Electronic Privacy in Jeopardy

According to the Electronic Frontier Foundation (EFF), a dangerous legal precedent has just been set that can potentially unravel existing federal privacy protections for e-mail and Internet usage. The alert from the EFF is not just to sound a general warning, but it also takes the form of an Amicus curiae (friend of the court) brief, filed with the federal 9th U.S. Circuit Court of Appeals, asking for the court's legal finding to be overturned.

In the recent case of "Justin Bunnell, Forrest Parker, Wes Parker and Valence Media, LTD., vs. Motion Picture Association of America" (MPAA), the owners of TorrentSpy accused the MPAA of violating the federal Wiretap Act by intercepting e-mails. Apparently, a disgruntled TorrentSpy contractor, Robert Anderson, "hacked into the company email server and configured it to copy and forward all incoming and outgoing email to his personal account and then sold the information to the MPAA." But the court actually ruled that the federal Wiretap Act did not apply in this case, because it claims the e-mails were not "intercepted" during transmission, but were instead "acquired" "while in electronic storage"--stored on the mail server. The brief the EFF filed, disagrees with the court's finding:

"The district court's holding is contrary to the plain language of the statute, misapplies the law of this Circuit, and by setting a precedent for the government and others to engage in similar conduct without regard to the Wiretap Act's prohibitions, dangerously undermines the statutory and constitutional privacy rights of every Internet user."

In a statement issued yesterday, EFF Senior Staff Attorney Kevin Bankston, further elaborated on why this might be the beginning of a very slippery slope:

"The district court's decision, if upheld, would have dangerous repercussions far beyond this single case... That court opinion -- holding that the secret and unauthorized copying and forwarding of emails while they pass through an email server is not an illegal interception of those emails -- threatens to wholly eviscerate federal privacy protections against Internet wiretapping and to authorize the government to conduct similar email surveillance without getting a wiretapping order from a judge."

In other words, the findings of this case could become the foundation of a precedent by which other such similar cases can subsequently be based upon. If that were to be the case, then the unauthorized retrieving of e-mails from an e-mail server would not be considered a violation of the federal Wiretap Act, which opens the door for government-sponsored snooping:

"This case is alarming because its implications will reach far beyond a single civil case. The district court's holding would remove a vast amount of communications from the protection of the Wiretap Act. As such, those communications would at best be protected by the SCA [Stored Communications Access Act], which provides significantly less protection against government access to communications... Most worrisome is that under the district court's holding, law enforcement officers could engage in the contemporaneous acquisition of emails just as Anderson did, without having to comply with the Wiretap Act's requirements."
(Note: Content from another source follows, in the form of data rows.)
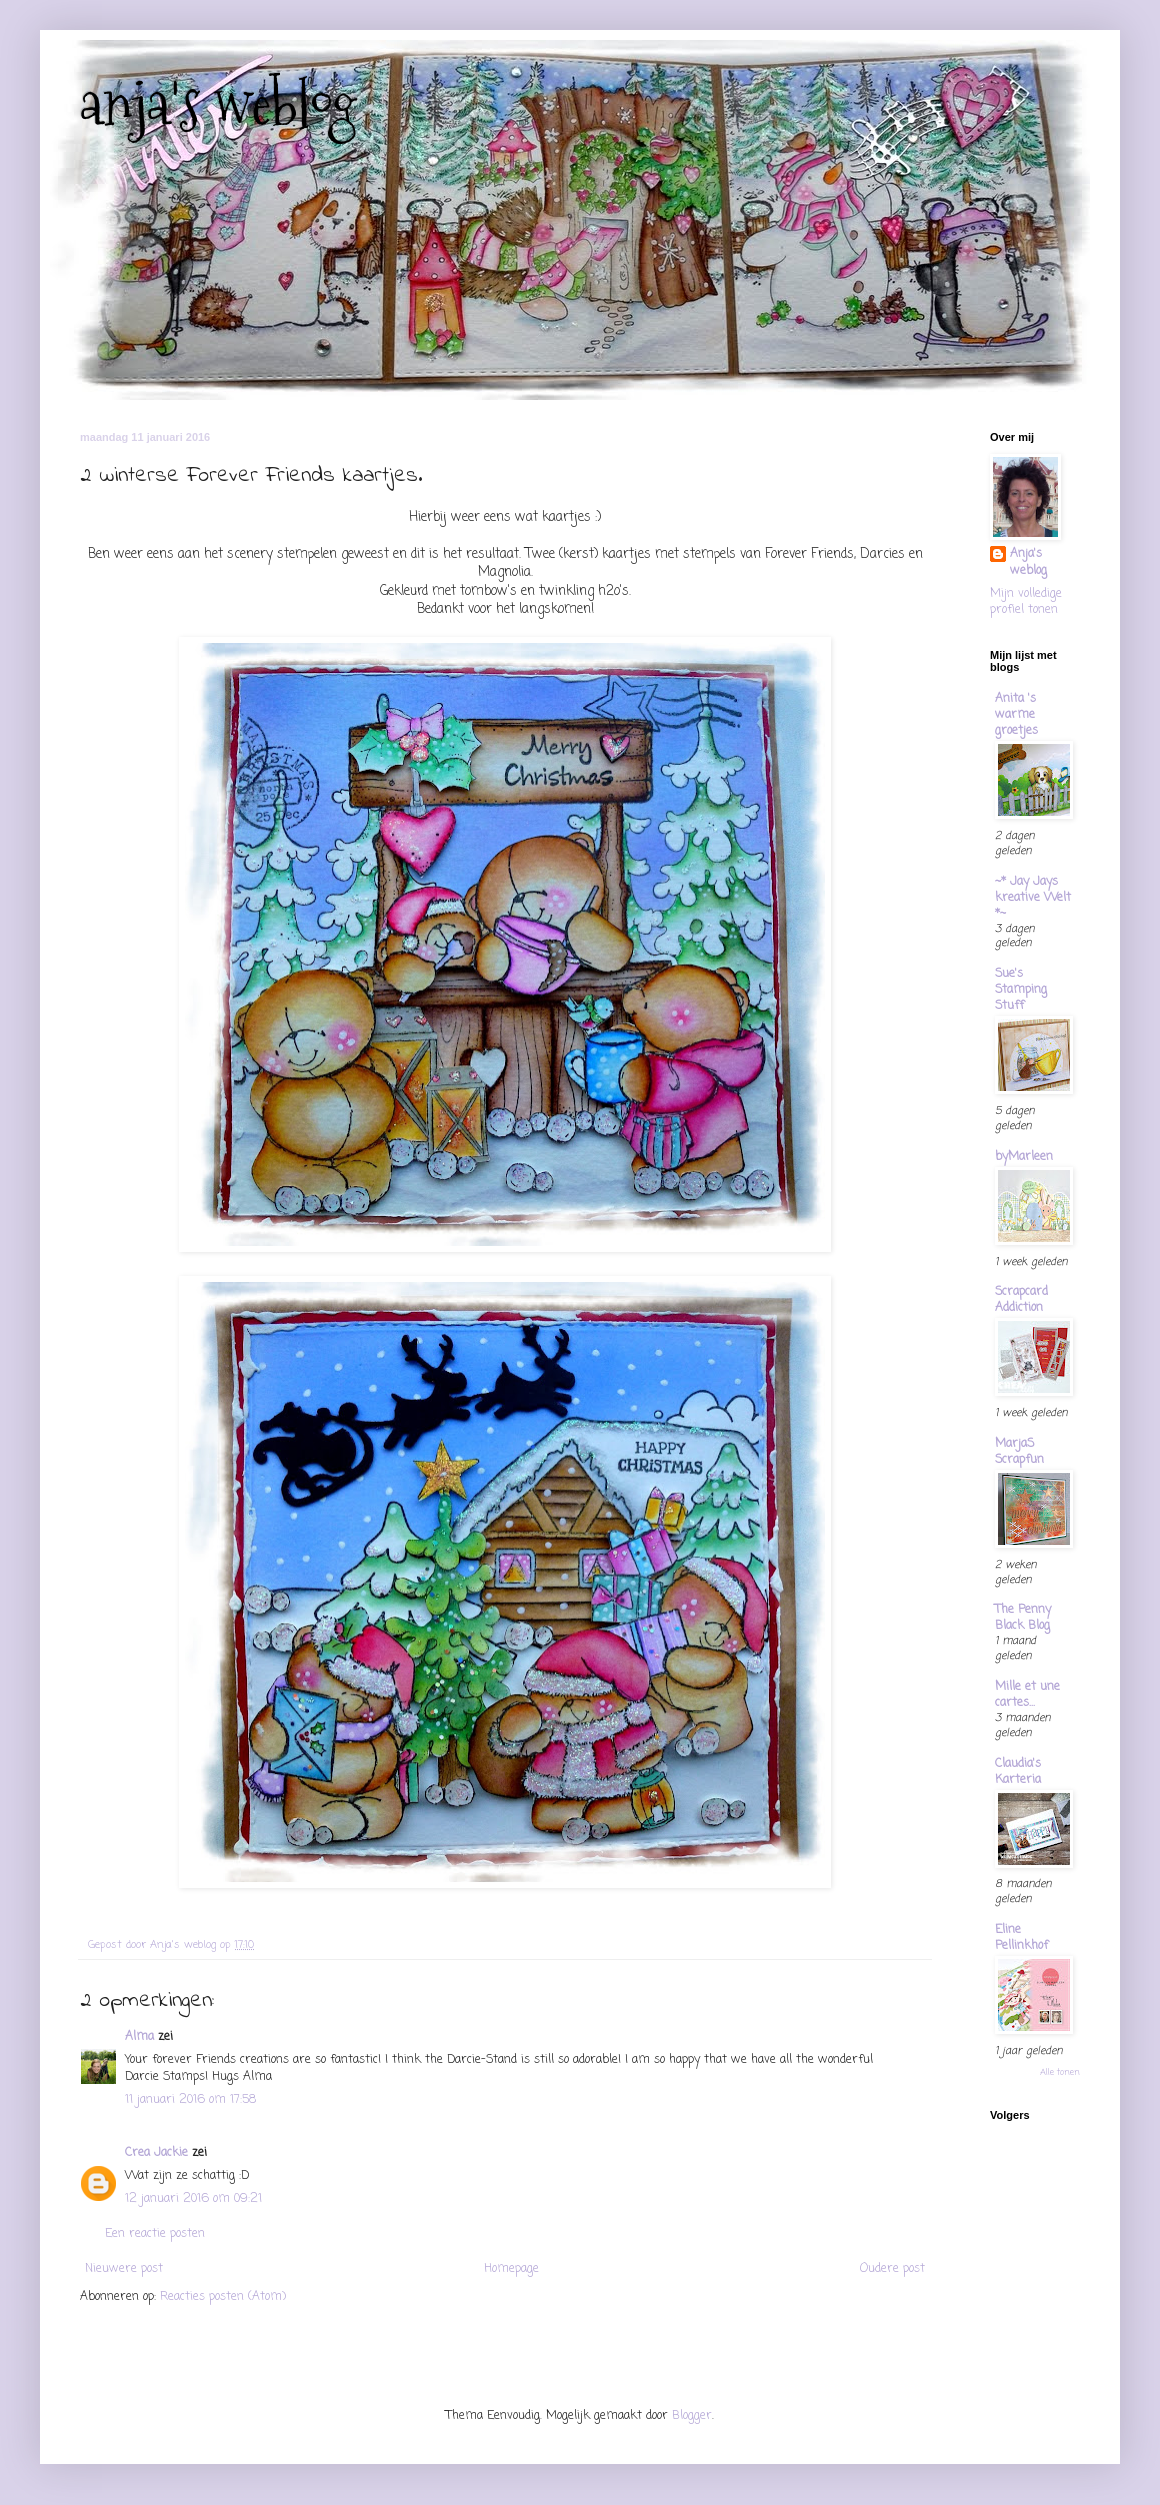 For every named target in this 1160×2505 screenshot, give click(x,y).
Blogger (692, 2416)
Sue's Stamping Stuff (1021, 990)
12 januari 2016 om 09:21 (193, 2199)
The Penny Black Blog (1023, 1618)
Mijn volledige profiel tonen (1026, 602)
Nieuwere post (124, 2269)
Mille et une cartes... (1027, 1695)
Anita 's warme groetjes (1016, 715)
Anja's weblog (1028, 563)
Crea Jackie (156, 2153)
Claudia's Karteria (1018, 1772)
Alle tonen (1060, 2072)
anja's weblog (218, 103)
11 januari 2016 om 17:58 (190, 2100)
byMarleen (1024, 1157)
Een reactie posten (155, 2234)
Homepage (511, 2269)
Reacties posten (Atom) (223, 2297)
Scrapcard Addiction (1021, 1300)
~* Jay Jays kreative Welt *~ (1033, 898)
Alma (139, 2037)
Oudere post (892, 2269)
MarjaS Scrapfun (1019, 1452)
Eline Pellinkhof (1021, 1938) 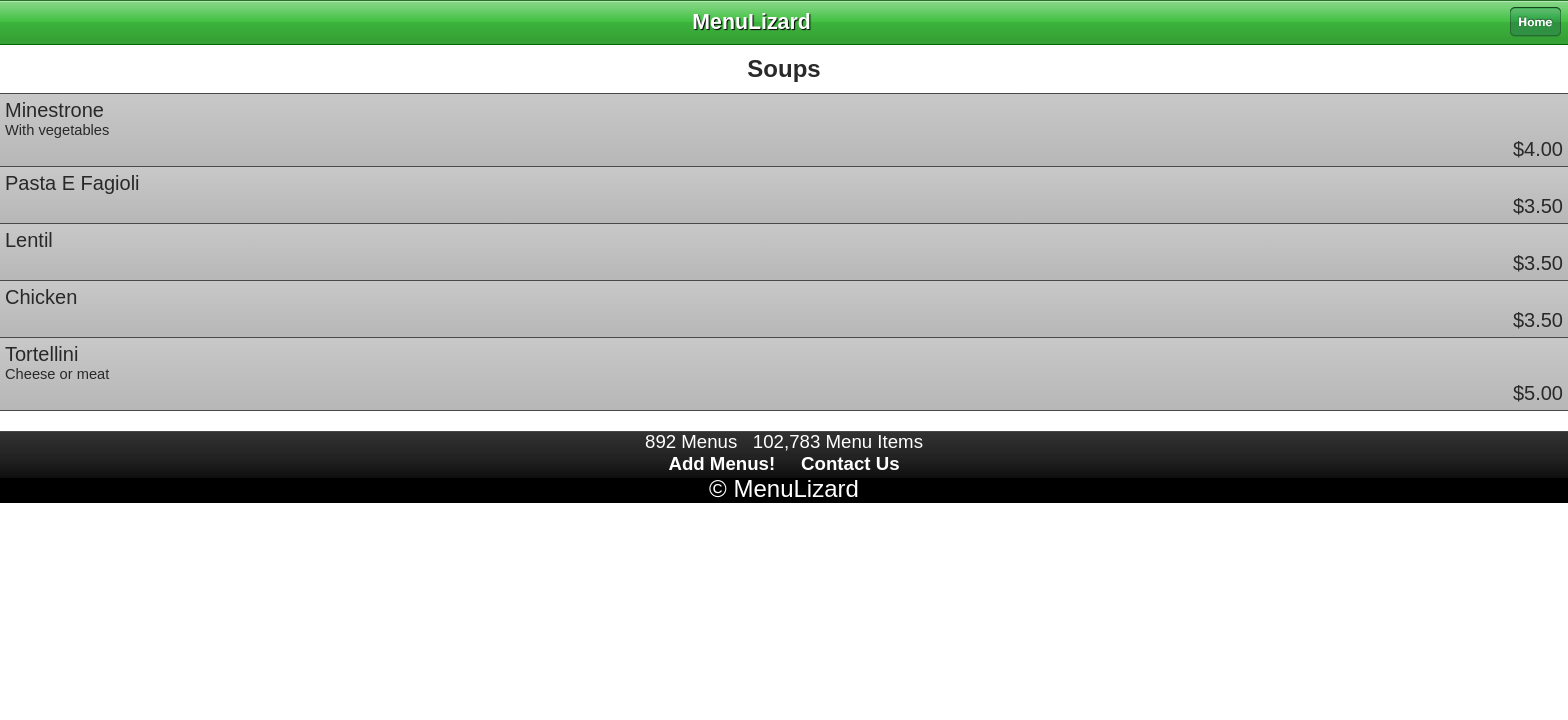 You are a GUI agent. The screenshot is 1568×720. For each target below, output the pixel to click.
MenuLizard (795, 488) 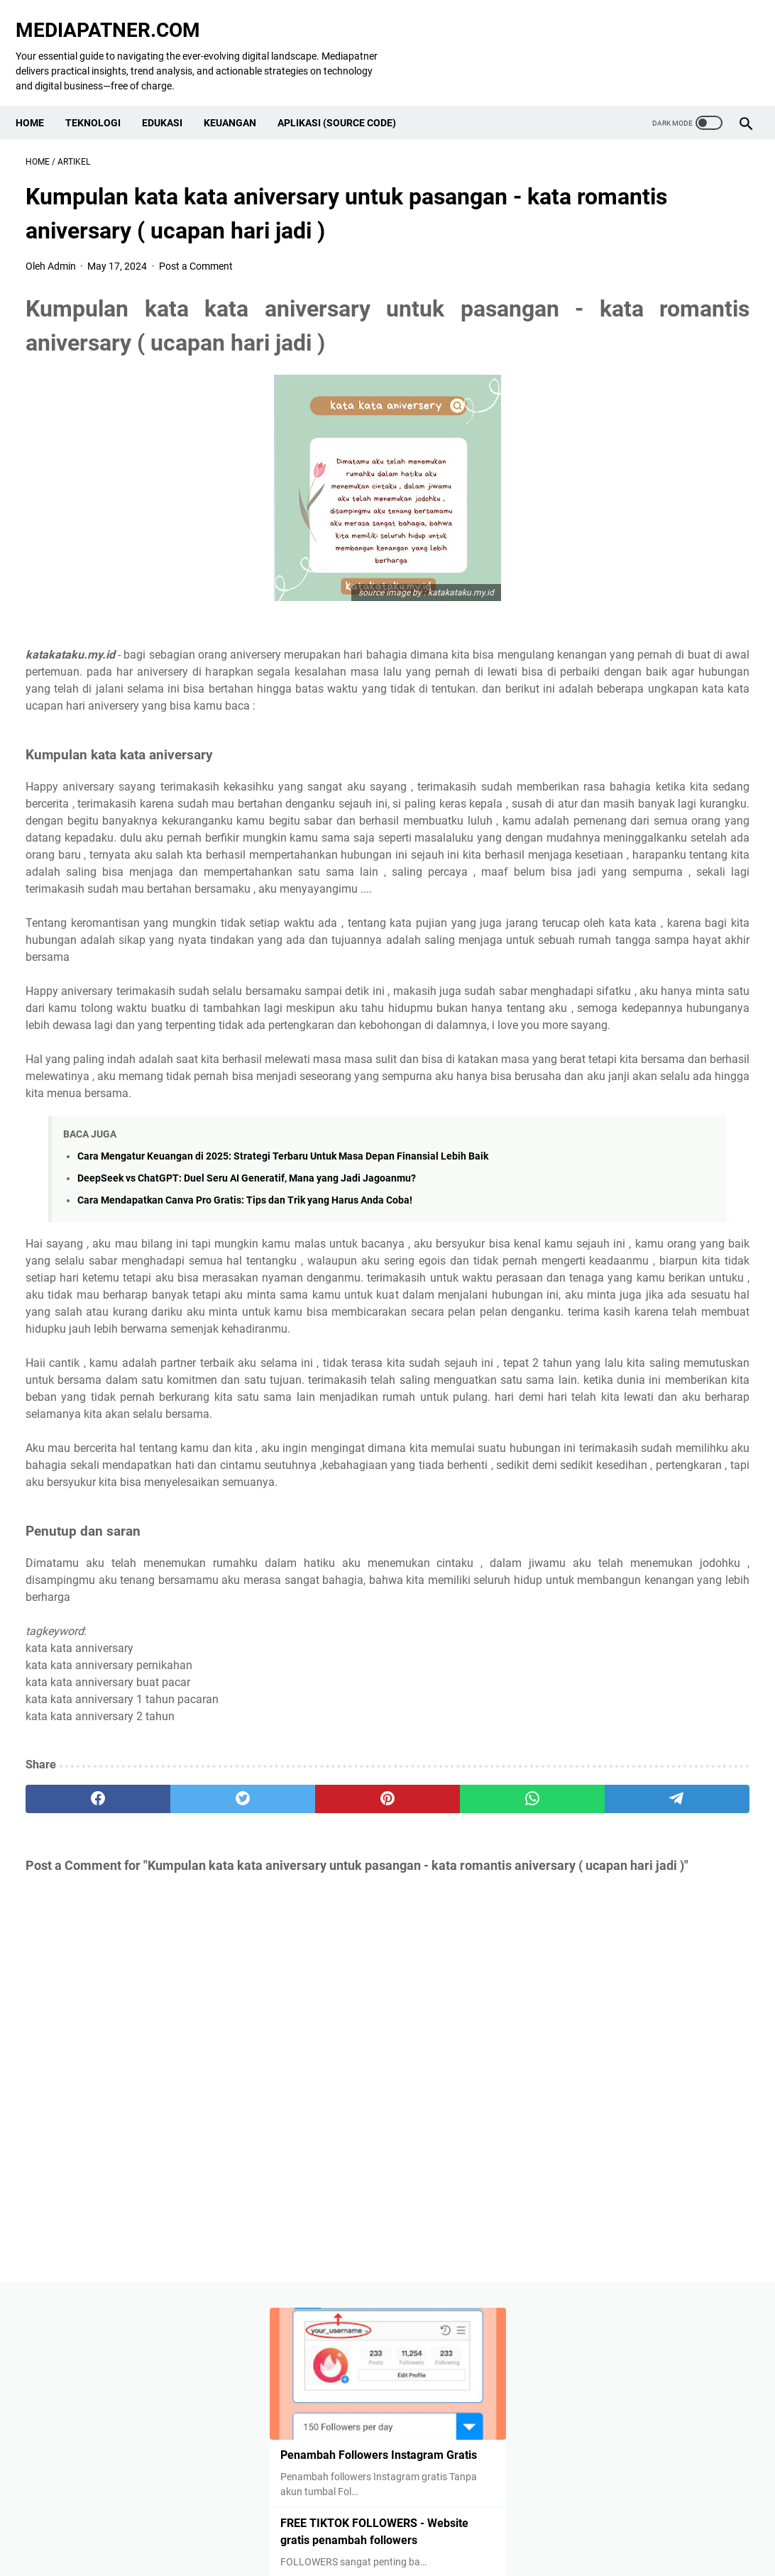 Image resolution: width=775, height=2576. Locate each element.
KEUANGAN (240, 98)
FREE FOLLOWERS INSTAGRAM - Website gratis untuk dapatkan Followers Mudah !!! (652, 904)
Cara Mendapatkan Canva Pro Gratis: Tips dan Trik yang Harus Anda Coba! (244, 1338)
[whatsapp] (364, 2038)
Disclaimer (396, 2539)
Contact (341, 2539)
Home (40, 98)
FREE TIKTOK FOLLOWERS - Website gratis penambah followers (643, 374)
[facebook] (74, 2038)
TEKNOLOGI (103, 98)
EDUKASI (172, 98)
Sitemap (550, 2539)
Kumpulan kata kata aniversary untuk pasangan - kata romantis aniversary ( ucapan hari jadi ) (652, 1094)
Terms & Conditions (475, 2539)
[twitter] (170, 2038)
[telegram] (460, 2038)
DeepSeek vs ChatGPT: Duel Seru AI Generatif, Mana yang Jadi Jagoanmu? (246, 1316)
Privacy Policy (237, 2539)
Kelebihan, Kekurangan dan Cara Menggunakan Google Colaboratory (641, 991)
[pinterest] (267, 2038)
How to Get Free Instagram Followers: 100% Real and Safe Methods (650, 564)
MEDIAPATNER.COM (118, 14)
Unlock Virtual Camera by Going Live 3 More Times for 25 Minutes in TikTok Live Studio (652, 461)
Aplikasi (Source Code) (346, 98)
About (295, 2539)
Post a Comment (196, 252) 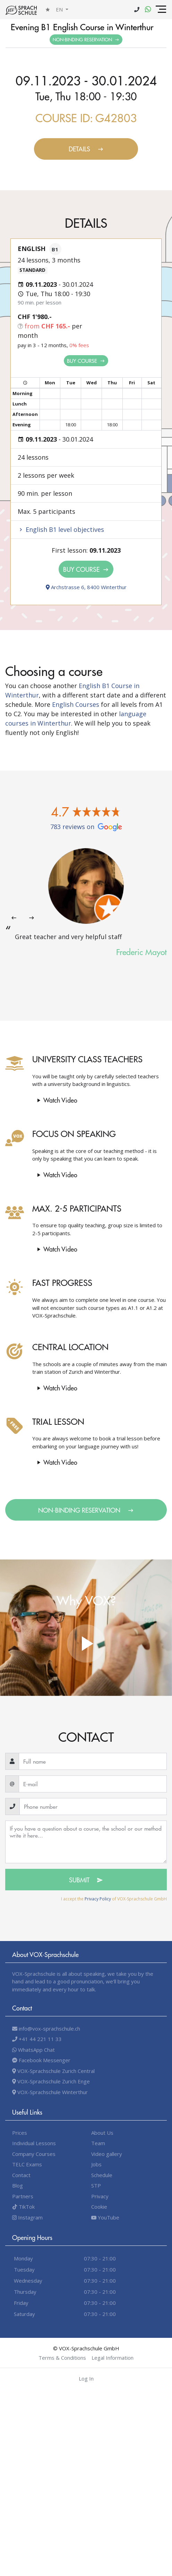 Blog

In a separate, but similar case, the EFF filed another Amicus curiae brief to the federal court of the Western District of Pennsylvania:

"The second case concerns a request by the Department of Justice (DOJ) to a federal magistrate judge in Pennsylvania for authorization to obtain cell phone location tracking information from a mobile phone provider without probable cause. The magistrate instead demanded that the DOJ obtain a search warrant based on probable cause, and the DOJ appealed that decision to the federal district court in the Western District of Pennsylvania. In an amicus brief filed Thursday, EFF urged the district court to uphold the magistrate's ruling and protect cell phone users' location privacy."

At least in this case, the ruling was in favor of privacy, but there is no guarantee that the ruling will stay following the DOJ's appeal. The EFF's brief is meant to be a proactive effort to ensure that the court makes what the EFF feels is the right ruling.